[Records from a collection]
== Segment start ==
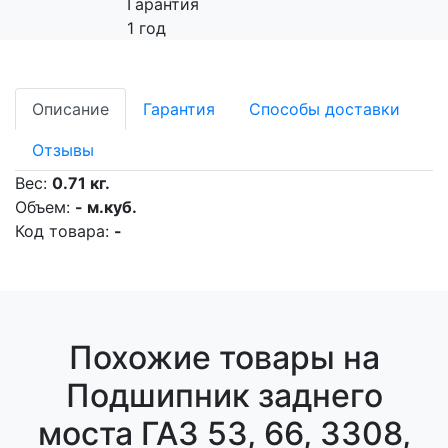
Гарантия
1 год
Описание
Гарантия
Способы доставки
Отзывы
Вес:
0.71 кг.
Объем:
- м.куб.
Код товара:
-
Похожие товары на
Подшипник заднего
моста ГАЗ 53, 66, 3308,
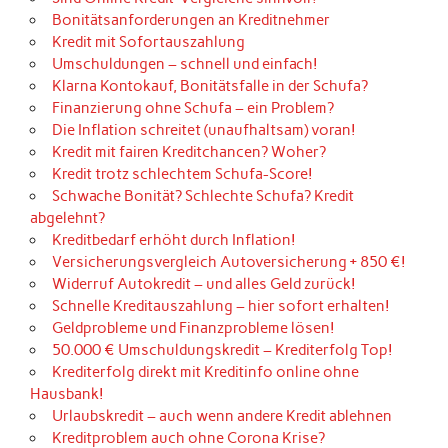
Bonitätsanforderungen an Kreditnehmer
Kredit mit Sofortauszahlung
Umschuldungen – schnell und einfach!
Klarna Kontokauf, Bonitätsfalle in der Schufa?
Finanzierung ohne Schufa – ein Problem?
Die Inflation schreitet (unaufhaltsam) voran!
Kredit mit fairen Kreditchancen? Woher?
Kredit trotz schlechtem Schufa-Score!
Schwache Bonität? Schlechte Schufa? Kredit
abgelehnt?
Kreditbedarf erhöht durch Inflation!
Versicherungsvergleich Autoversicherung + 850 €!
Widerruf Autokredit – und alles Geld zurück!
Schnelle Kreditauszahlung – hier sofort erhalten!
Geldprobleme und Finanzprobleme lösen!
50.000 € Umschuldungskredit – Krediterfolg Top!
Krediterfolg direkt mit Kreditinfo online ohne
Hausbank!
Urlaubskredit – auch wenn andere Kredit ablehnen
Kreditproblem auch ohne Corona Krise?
== Segment end ==
== Segment start ==
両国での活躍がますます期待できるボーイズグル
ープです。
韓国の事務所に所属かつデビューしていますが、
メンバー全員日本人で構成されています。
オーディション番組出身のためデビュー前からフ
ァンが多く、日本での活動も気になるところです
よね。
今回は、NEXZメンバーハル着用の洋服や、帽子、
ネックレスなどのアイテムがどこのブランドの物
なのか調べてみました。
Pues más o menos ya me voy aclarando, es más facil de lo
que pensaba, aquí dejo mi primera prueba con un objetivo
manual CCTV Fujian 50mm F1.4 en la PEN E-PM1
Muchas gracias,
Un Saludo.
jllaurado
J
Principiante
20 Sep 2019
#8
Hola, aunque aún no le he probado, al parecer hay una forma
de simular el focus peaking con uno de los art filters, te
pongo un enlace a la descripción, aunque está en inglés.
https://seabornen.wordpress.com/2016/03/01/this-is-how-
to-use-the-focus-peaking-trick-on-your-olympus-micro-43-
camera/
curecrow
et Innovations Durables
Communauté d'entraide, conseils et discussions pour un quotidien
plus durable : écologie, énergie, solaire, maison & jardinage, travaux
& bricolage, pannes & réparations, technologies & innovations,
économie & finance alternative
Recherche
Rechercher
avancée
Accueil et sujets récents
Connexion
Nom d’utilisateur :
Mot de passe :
== Segment end ==
§ Your task:
Where a line of the data contains "ohne", copy that line.

§ Expected answer:
Finanzierung ohne Schufa – ein Problem?
Krediterfolg direkt mit Kreditinfo online ohne
Kreditproblem auch ohne Corona Krise?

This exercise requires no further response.